Monsieur le président, je serai bref car vous avez bien résumé l'objet de cette commission. C'est un objet difficile car c'est tout sauf une science exacte. Il s'agit en fait d'additionner des hypothèses qui, toutes, comportent une marge d'erreur. Et comme tout statisticien le sait, les marges d'erreur peuvent s'annuler, se cumuler et même se multiplier. Dans ces conditions, on arrive à des résultats qui peuvent n'avoir rien à voir avec la réalité. En l'occurrence, on a trois problèmes successifs.
Le premier, non le moindre, est celui de la connaissance. Connaît-on exactement les maladies professionnelles ? Pour certaines, c'est une évidence. L'asbestose est une maladie liée à l'amiante – c'est sûr à 98 %. D'autres maladies sont beaucoup plus compliquées. Je pense notamment à tous les cancers d'origine professionnelle – qui représentent la moitié de la charge de la branche AT-MP –, tout simplement parce que ce sont des maladies ubiquitaires pouvant avoir plusieurs causes et que leur déclenchement n'est pas concomitant à l'exposition : il peut intervenir dix, quinze, voire vingt ans plus tard. Dans ces conditions, il n'est pas du tout évident de faire le lien entre maladie et travail.
Bien souvent, ça ne l'est pas pour la victime elle-même qui ne pense pas forcément à ce qui lui est arrivé. Si le médecin traitant – qui est chargé de faire la première déclaration de maladie professionnelle – y pense et en a le temps, il peut retracer le parcours du combattant du malade qui se présente devant lui et se demander si ce dernier n'a pas une maladie professionnelle. La plupart du temps, les médecins n'y pensent pas, ils n'ont pas le temps et n'ont pas forcément la formation nécessaire – les maladies professionnelles ayant été totalement ignorées pendant très longtemps – si bien qu'ils passent à côté. La maladie est alors identifiée comme un cancer sans qu'on sache exactement quelle est son origine.

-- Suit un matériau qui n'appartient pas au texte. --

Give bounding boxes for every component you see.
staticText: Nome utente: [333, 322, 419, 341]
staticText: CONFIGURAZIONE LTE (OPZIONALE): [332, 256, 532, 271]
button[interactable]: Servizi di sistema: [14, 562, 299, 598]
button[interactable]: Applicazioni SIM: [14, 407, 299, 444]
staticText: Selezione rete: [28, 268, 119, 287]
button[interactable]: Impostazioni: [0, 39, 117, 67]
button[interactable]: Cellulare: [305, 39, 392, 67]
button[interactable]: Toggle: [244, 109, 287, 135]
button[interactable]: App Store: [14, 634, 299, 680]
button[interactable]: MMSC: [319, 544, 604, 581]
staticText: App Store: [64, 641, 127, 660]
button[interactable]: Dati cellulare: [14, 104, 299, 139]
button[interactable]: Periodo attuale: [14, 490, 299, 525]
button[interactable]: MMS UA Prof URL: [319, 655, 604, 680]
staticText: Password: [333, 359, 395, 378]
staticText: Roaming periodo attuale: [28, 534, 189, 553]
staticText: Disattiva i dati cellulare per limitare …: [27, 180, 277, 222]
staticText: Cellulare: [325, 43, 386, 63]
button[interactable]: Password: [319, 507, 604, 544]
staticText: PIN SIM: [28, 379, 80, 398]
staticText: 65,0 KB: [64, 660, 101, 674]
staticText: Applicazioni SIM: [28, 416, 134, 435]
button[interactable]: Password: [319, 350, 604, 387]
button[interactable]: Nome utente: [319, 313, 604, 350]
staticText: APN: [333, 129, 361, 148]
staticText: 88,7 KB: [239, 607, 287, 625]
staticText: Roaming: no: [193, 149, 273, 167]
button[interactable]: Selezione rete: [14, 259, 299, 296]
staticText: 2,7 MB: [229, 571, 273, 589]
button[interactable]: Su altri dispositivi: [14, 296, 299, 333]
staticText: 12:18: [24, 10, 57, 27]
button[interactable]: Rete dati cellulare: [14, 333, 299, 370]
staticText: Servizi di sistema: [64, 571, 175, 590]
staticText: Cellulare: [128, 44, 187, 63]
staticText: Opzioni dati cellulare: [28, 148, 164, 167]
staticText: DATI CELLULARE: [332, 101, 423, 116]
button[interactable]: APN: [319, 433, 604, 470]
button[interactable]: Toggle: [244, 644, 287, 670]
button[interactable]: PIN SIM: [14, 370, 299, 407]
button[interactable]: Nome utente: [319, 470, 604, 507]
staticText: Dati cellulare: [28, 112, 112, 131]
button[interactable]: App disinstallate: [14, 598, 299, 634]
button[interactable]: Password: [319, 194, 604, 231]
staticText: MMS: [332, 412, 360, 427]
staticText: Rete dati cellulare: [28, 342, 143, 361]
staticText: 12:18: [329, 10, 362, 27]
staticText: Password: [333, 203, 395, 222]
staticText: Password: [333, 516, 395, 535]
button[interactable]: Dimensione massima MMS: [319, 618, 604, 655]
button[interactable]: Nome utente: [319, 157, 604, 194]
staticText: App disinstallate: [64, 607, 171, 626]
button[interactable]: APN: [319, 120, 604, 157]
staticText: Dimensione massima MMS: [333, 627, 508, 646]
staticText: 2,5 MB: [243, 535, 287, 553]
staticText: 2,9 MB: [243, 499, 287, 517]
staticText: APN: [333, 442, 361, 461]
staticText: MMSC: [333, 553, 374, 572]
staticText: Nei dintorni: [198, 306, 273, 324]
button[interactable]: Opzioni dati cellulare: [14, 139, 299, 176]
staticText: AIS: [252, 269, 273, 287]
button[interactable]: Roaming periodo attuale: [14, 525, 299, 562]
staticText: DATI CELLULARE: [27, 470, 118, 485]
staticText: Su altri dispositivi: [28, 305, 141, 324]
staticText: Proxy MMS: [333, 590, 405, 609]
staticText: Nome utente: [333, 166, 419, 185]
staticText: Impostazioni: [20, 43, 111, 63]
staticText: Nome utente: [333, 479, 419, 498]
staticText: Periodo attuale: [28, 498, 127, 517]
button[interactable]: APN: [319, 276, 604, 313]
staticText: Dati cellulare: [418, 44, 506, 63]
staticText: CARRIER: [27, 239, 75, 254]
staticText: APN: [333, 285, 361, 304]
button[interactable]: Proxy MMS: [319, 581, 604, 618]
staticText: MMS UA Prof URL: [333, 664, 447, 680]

Dans certains cas, les choses sont simples car le lien entre souffrance et profession est évident. C'est le cas des problèmes liés au rachis chez les gens qui manient des marteaux piqueurs. Lorsque le lien est évident, on fait des tableaux : une fois qu'un certain nombre de conditions sont réunies, on peut dire sans aucun doute que la maladie est d'origine professionnelle. En revanche, d'autres maladies – comme la surdité – peuvent certes être déclenchées par un environnement professionnel bruyant, mais pas seulement. Ce peut être aussi l'écoute d'une musique très bruyante à la maison et, comme plus les gens sont mal-entendants, plus ils augmentent le volume sonore, ce qui ne fait qu'aggraver la situation.
Encore une fois, c'est pour les cancers à déclenchement lent et ayant des causes ubiquitaires que le problème de connaissance est le plus important. Parfois, on ne qualifiera pas la maladie de professionnelle parce qu'on ne peut pas en déterminer la cause. Je pense notamment aux problèmes pulmonaires de gens qui sont par ailleurs des fumeurs invétérés – ou qui l'ont été à un moment de leur vie –, la corrélation entre la tabagie et le cancer du poumon étant élevée.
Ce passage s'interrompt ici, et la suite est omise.